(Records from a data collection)
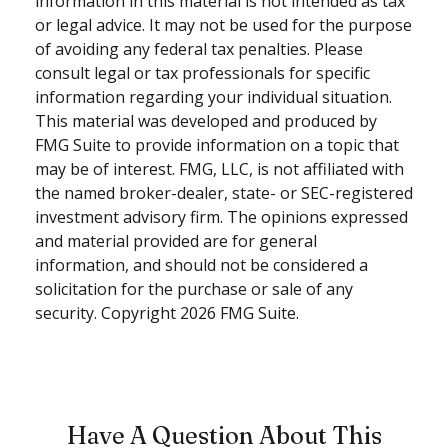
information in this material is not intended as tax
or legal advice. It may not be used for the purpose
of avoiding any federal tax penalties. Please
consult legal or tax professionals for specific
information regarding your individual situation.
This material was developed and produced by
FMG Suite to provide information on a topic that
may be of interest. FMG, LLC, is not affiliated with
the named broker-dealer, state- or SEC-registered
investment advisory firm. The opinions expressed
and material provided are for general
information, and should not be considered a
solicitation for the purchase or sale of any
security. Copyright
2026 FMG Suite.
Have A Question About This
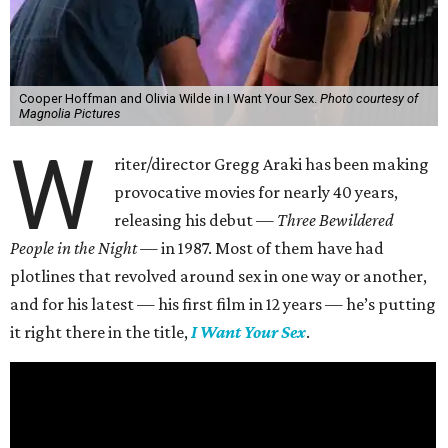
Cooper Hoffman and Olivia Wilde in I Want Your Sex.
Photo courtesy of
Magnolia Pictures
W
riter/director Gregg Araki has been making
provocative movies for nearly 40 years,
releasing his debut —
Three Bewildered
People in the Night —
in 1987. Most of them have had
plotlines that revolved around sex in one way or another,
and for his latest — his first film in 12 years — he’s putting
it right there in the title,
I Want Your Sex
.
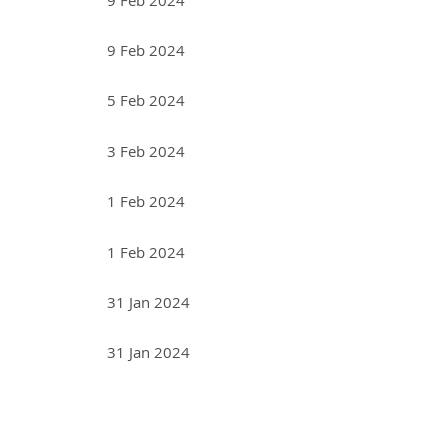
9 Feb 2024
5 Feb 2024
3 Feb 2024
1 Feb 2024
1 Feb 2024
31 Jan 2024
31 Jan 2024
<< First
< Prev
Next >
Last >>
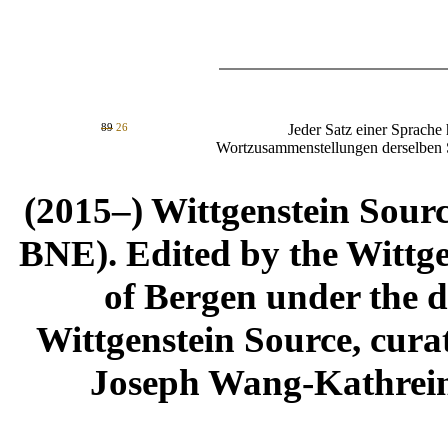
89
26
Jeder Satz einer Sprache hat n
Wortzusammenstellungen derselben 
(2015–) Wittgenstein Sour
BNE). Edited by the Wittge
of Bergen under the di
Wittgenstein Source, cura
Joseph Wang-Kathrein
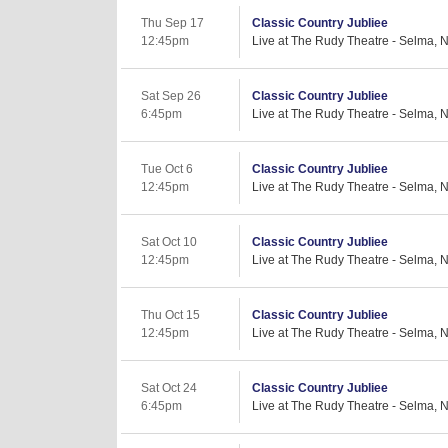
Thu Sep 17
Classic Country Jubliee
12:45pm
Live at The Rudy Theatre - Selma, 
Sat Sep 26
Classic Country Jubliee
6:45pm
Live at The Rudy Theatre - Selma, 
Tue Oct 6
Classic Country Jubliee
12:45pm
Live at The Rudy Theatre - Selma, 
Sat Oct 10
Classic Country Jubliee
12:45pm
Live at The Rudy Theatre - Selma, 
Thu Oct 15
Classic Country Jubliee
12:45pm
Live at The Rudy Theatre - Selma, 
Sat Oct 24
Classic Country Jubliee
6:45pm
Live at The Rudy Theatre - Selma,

Exercise objective: Print out the entries above word for word from the first line to the line containing "the named broker-dealer, state- or", both included, omitting the pictures.

Response:
information in this material is not intended as tax
or legal advice. It may not be used for the purpose
of avoiding any federal tax penalties. Please
consult legal or tax professionals for specific
information regarding your individual situation.
This material was developed and produced by
FMG Suite to provide information on a topic that
may be of interest. FMG, LLC, is not affiliated with
the named broker-dealer, state- or SEC-registered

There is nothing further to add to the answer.